The night ended four hours later with me taking first place ($120 bucks) and beating out some very experienced players. How did I do it? Well, a lot of luck, some skill and the truth be known….I didn’t mind what happened. I wasn’t in the game to win or lose- I just wanted to play, learn to play better and have a good time, so I didn’t "invest" emotionally anything into the game, especially expectations of winning.
Now it certainly wasn’t a stupendous round of poker playing mind you, I barely knew what I was doing especially when it came to counting my chips…but I won, basically by staying with hands that others told me later they would never have kept…because they felt right- and, the cards turned in my favor more times than for the others.
I know this doesn’t mean much in the scheme of things, but I did learn that not minding winning or losing let me play the game without any expectations and that, in itself created a certain amount of freedom in which to play.
How can I use this simple, fun lesson to shed light on certain areas of my life that seem to be invested with so much expectation? What would be the outcome of living as many moments as consciously possible not caring what happens…meaning, not assigning “good” or “bad” to what unfolds? I’m just like most people- I want good in my life, but there comes a point where "good" and "bad" become confusing, easily interchangeable and then eventually fall aside all together into moments of clear being.
Anyway, I’m the “newbie” who has won this week and I’m supposed to play again Friday (defend my title, as they say). I’m really not expecting to win, but it will be fun to play again. It was a “good” lesson for me.
7 Comments:
Only a true philosopher could find a life lesson in a poker game. And not only a life lesson, but a damn good one.

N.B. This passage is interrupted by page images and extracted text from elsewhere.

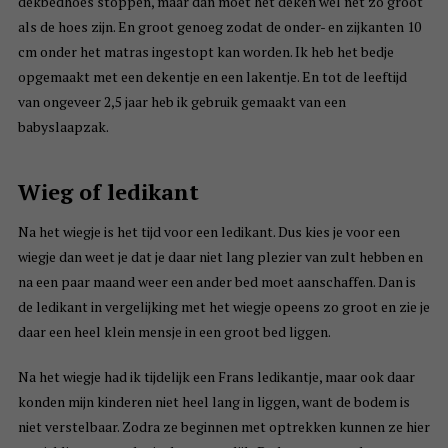
dekbedhoes stoppen, maar dan moet het deken wel net zo groot
als de hoes zijn. En groot genoeg zodat de onder- en zijkanten 10
cm onder het matras ingestopt kan worden. Ik heb het bedje
opgemaakt met een dekentje en een lakentje. En tot de leeftijd
van ongeveer 2,5 jaar heb ik gebruik gemaakt van een
babyslaapzak.
Wieg of ledikant
Na het wiegje is het tijd voor een ledikant. Dus kies je voor een
wiegje dan weet je dat je daar niet lang plezier van zult hebben en
na een paar maand weer een ander bed moet aanschaffen. Dan is
de ledikant in vergelijking met het wiegje opeens zo groot en zie je
daar een heel klein mensje in een groot bed liggen.
Na het wiegje had ik tijdelijk een Frans ledikantje, maar ook daar
konden mijn kinderen niet heel lang in liggen, want de bodem is
niet verstelbaar. Zodra ze beginnen met optrekken kunnen ze hier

Life is like a poker game. You play the cards you’re given, bet what you can afford, understand that skill only plays a small roll, and hope that lady-luck carries the day.

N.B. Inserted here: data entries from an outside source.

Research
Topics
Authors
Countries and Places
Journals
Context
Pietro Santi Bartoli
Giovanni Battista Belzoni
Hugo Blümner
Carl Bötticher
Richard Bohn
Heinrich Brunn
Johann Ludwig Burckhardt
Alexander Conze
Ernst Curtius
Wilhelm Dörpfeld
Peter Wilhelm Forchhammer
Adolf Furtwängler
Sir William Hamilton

Hope to see you soon. You guys have to come see our gardens.
All our love
Buford, Red, and Jebbers
Fun for the sake of fun. Living w/o expectations. Awesome!
Beautiful.
Directly to the gambling experience: that sort of approach is essential to playing poker well; money can really swing in an evening. If you let that affect your play, the day's done. I've met some traders who'll just go home if they lose $10k in a morning. Yes, it's Texas Hold 'em.
I can attest out of my experience to the value of living without expectation. My fencing coach, years ago, began to teach me. The lesson from all my stories is this; no-expectation gives room for discovery, room to fully realize one's true self.
Peace is with you!
:) Cool observations/realizations!!!
Great stuff, Isaiah. Re tennis: I've lost most of my need to win; this morning I noticed that Ellie wanted to win more than I did (completely uncharacteristic). At the risk of immodesty I have to say I was playing better.

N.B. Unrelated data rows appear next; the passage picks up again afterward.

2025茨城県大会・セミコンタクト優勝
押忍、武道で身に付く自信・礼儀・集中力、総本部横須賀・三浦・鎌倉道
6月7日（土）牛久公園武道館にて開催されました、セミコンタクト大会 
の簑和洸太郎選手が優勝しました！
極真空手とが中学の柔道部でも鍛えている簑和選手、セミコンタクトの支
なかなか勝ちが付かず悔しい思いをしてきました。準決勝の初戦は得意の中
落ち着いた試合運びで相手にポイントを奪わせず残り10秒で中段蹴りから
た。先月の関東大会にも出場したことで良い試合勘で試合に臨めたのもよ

I got to thinking about two of my tennis idols: Borg and Roger Federer: they both have (or had in Borg's case) "fire in the belly": without exception their poise gets better the closer the match. (Of course they both want(ed) desperately to win.)
You got to know when to hold 'em.
Know when to fold 'em.
Know when to walk away.
Know when to run.
And it's sounds like you've learned.
Frimmin'!
While we think otherwise, we are all newbies, all the time. When we realize this - how completely and utterly fresh our being is at every moment - our individual lives are infused with a vibrancy and intuition that is unimaginable.